THE government returned to the Japanese market on Tuesday by raising 55 billion yen ($500 million or about P24.23 billion) worth of “samurai” bonds.
Samurai bonds are yen-denominated securities issued by non-Japanese entities in Tokyo.
The three-year bond was priced at 21 basis points above the benchmark, which was the tightest spread the government has achieved since its return to the market in 2018.
The Treasury said the initial target size of 30 billion yen was upsized to 55 billion yen “following strong investor demand, allowing the deal to capture new investor base for the Philippines.” It will mature on April 12, 2024. Transactions will be settled on April 12, 2021.
The issuance secured investment grade ratings from international debt watchers Moody’s Investors Service, S&P Global Ratings and Japan Credit Rating Agency.
“The Philippines’ successful return to the Japanese bond market at this precarious time underlines the continued investor confidence in our economy, brought about by its strong fiscal position and prudent management that augurs well for a robust and sustainable recovery from the economic turmoil brought by the Covid-19 [coronavirus disease 2019] pandemic,” Finance Secretary Carlos Dominguez 3rd was quoted as saying.

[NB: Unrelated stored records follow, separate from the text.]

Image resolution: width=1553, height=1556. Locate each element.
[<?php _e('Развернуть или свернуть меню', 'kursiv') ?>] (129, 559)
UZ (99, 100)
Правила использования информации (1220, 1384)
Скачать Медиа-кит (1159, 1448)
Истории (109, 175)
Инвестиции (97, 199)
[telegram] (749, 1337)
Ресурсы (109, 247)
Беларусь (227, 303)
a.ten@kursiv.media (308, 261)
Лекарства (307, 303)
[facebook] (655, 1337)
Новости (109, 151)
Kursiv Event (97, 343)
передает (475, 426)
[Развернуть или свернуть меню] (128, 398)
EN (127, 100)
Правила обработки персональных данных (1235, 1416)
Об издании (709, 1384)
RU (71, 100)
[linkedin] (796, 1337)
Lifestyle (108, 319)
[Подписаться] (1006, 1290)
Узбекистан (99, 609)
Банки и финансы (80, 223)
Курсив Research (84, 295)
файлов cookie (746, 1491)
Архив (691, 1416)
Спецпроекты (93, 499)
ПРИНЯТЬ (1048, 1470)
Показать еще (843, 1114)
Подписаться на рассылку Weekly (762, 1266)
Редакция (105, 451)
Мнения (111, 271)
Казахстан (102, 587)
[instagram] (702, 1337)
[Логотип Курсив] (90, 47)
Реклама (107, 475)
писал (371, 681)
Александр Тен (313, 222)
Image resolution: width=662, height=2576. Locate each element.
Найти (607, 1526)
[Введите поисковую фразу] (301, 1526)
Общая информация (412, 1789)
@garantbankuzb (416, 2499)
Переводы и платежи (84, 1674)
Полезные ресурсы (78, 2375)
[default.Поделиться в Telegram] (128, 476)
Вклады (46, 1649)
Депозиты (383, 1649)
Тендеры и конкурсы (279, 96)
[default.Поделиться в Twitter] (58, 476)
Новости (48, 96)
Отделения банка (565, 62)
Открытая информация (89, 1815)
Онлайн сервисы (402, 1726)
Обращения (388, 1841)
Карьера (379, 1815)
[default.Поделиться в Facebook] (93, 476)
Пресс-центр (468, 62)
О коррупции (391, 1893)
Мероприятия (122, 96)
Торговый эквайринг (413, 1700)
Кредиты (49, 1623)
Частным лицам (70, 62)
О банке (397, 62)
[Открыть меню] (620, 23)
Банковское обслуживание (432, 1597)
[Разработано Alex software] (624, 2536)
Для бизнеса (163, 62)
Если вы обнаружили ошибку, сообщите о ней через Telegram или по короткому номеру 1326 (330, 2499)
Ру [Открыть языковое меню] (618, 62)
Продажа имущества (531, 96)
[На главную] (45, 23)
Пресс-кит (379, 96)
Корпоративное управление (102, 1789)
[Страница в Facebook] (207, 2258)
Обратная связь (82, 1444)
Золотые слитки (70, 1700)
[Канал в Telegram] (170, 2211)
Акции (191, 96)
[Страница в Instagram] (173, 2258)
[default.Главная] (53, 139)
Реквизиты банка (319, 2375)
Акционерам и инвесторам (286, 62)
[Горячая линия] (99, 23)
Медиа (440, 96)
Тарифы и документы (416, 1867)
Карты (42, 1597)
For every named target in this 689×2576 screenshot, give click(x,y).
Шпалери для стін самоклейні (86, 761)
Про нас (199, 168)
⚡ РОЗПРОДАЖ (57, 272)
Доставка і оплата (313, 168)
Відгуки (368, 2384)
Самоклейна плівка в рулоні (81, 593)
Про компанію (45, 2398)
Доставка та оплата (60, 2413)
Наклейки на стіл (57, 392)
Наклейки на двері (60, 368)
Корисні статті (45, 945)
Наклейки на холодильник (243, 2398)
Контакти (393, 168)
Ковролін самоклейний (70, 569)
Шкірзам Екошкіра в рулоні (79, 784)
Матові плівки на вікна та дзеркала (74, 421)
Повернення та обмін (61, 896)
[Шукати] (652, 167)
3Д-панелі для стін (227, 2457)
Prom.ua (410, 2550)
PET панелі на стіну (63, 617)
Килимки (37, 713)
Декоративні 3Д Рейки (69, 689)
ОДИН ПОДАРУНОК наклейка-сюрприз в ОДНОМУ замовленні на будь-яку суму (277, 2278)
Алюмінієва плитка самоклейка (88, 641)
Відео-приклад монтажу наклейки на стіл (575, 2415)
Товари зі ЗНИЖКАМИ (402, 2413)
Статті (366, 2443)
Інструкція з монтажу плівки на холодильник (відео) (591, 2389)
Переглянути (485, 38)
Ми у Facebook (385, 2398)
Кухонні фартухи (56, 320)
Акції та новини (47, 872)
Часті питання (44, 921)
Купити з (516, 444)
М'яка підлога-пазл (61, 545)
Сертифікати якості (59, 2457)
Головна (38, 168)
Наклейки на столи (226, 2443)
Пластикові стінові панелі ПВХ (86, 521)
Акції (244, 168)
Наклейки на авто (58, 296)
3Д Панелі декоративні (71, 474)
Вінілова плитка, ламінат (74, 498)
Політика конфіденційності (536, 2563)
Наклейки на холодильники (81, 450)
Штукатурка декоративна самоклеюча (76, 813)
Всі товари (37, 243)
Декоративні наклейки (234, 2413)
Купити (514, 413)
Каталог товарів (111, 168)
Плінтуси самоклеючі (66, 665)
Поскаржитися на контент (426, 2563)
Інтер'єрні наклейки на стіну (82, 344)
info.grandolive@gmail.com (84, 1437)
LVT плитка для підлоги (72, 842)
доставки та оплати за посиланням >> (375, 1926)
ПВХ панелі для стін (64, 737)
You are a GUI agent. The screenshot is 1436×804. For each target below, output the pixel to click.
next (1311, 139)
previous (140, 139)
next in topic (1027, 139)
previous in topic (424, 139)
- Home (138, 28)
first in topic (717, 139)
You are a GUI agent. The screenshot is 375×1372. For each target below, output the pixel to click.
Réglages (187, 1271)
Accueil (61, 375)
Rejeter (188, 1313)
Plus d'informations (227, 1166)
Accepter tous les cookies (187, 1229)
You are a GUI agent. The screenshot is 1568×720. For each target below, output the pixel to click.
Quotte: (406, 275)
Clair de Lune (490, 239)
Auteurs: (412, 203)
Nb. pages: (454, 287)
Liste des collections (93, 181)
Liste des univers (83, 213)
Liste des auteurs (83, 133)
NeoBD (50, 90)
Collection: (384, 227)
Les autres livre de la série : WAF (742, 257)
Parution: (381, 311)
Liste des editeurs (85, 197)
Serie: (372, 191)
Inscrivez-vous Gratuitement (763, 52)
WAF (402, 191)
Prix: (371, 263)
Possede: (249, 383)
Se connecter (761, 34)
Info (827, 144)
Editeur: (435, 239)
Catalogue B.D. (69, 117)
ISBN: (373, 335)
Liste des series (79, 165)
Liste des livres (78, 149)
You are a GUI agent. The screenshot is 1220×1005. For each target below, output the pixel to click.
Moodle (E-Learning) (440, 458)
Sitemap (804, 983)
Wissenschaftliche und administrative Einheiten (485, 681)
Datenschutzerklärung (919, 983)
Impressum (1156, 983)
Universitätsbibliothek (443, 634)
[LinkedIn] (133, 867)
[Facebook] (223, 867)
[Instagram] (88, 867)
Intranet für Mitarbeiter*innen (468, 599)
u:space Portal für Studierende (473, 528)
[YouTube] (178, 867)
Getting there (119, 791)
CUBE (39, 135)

For his part, Finance Undersecretary Mark Dennis Joven said, “The issuance shows the
Republic’s preparedness to expand its funding sources and the continued confidence and support of its credit investor base.”
Lastly, National Treasurer Rosalia de Leon said, “This landmark transaction highlights the government’s capability to respond to challenging times with creative solutions to free up fiscal space to augment the national government’s Covid-19 response.”
The government last entered the Japanese market in August 2019 when it raised 92 billion yen (about $855.6 million or P41.41 billion) worth of multitenor samurai bonds.